AVAILABLE DATA:
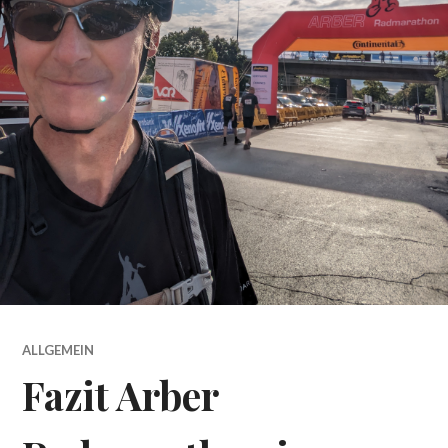
ALLGEMEIN
Fazit Arber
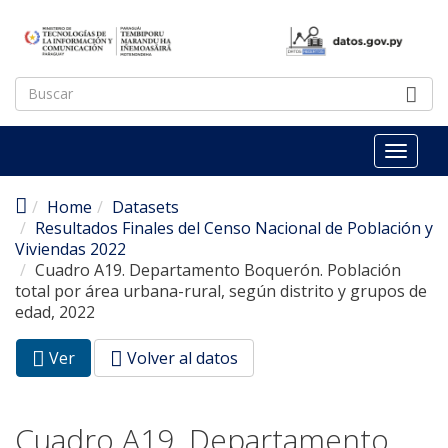
Pasar al contenido principal
Toggl
naviga
Home
Datasets
Resultados Finales del Censo Nacional de Población y
Viviendas 2022
Cuadro A19. Departamento Boquerón. Población
total por área urbana-rural, según distrito y grupos de
edad, 2022
Ver
(pestaña
Volver al datos
Solapas principales
activa)
Cuadro A19. Departamento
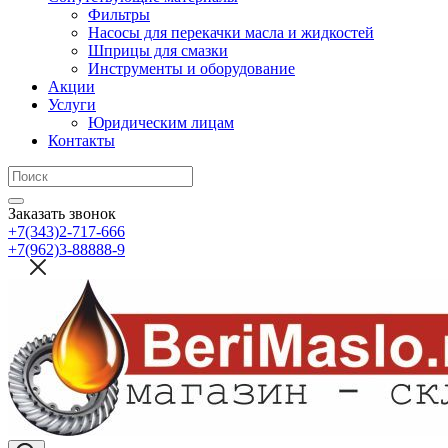
Фильтры
Насосы для перекачки масла и жидкостей
Шприцы для смазки
Инструменты и оборудование
Акции
Услуги
Юридическим лицам
Контакты
Заказать звонок
+7(343)2-717-666
+7(962)3-88888-9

WHAT TO WORK ON: Only the listing above, set down exactly and without pictures, belongs in the answer.

RESULT FOR THIS EXERCISE:
ALLGEMEIN
Fazit Arber
Pasar al contenido principal
Toggl
naviga
Home
Datasets
Resultados Finales del Censo Nacional de Población y
Viviendas 2022
Cuadro A19. Departamento Boquerón. Población
total por área urbana-rural, según distrito y grupos de
edad, 2022
Ver
(pestaña
Volver al datos
Solapas principales
activa)
Cuadro A19. Departamento
Фильтры
Насосы для перекачки масла и жидкостей
Шприцы для смазки
Инструменты и оборудование
Акции
Услуги
Юридическим лицам
Контакты
Заказать звонок
+7(343)2-717-666
+7(962)3-88888-9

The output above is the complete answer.